Justice Heeney has ruled that it will not be necessary for the municipality to serve its application on other landowners along the Bear Creek Drain as the issue to be determined at trial will relate solely to the specific property in question: "was the stream a naviagble waterway at the time of the original Crown grant to the current owners' predecessors in title in 1831?  If the answer is yes, then the stream bed is deemed to have been excluded from the original grant, and title to it remains vested in the Crown, irrespective of the current status of the waterway.  If the answer is no, the stream bed was included in the deed to the parcel over which it flowed, and title to it vested in the private landowner who obtained the deed from the Crown, and in his successors in title, up to and including" the current landowners.

As the onus of proof will be on the landowners, Justice Heeney also ruled that they will present their case first at trial, to be followed by the municipality and then the Province of Ontario.

Read the decision at: Middlesex Centre v. MacMillan et al.

Thursday, December 13, 2012

OPA to begin accepting Small FIT applications on December 14, 2012

From the OPA:

This is to advise you that the Ontario Power Authority (OPA) will begin accepting Small FIT applications on December 14, 2012, for renewable energy projects with a proposed capacity of 10 to 500 kilowatts. The OPA will award up to 200 megawatts worth of contracts as a result of applications received during this upcoming Small FIT application window.

Please note that the FIT Rules, FIT Contract and other program documents are being revised as a result of the November 23, 2012, and December 11, 2012, directives. Before submitting your application, please carefully review the latest versions of the program documents (version 2.1) to ensure you understand how the FIT Program has changed. The program documents will be available on the FIT website on December 14, 2012.

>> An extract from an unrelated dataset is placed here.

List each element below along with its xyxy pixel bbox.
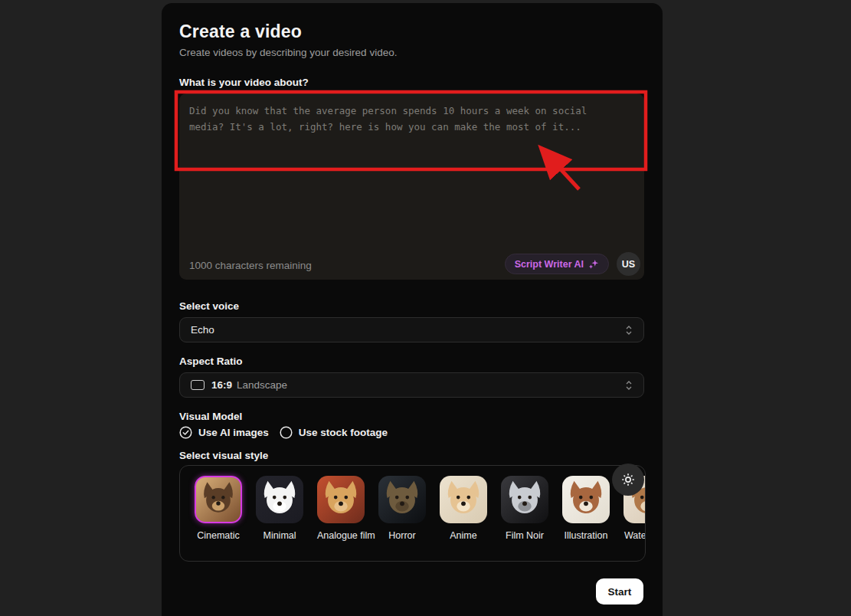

Applications are welcome from both new and pre-existing applicants. Pre-existing FIT applicants with Small FIT projects (formerly CAE applicants) who wish to be considered under the updated FIT Program can maintain their original time stamp if they submit an eligible revised application. More information will be available at fit.powerauthority.on.ca on December 14, 2012.  The OPA will also be hosting a web-enabled teleconference on Tuesday, December 18, 2012, to review the revised FIT Program and answer questions from interested stakeholders.  Details on how to participate will be posted on the FIT website.
 

Wednesday, December 12, 2012

BC Court of Appeal allows landowner appeal in breach of easement agreement case

I last wrote about this case in 2010: Utzig #2 decision.  As I explained in that post, the litigation concerns whether a pipeline owned and operated by the plaintiff Terasen Gas Inc. (“Terasen”) that runs through a portion of Burns Bog in Delta, B.C. was damaged or put at risk by landfill operations on lands owned by the defendant Utzig Holdings (B.C.) Ltd. (“Utzig”). The landfill operations were conducted, with Utzig’s permission, by the other defendants Alpha Manufacturing Inc., Burns Developments Ltd. and Burns Developments (1993) Ltd. (“Alpha” and “Burns”).

The BC Court of Appeal has now released a decision limiting the scope of the breach of covenants finding made by the lower court and dismissing in its entirely the claim in nuisance against the landowner. 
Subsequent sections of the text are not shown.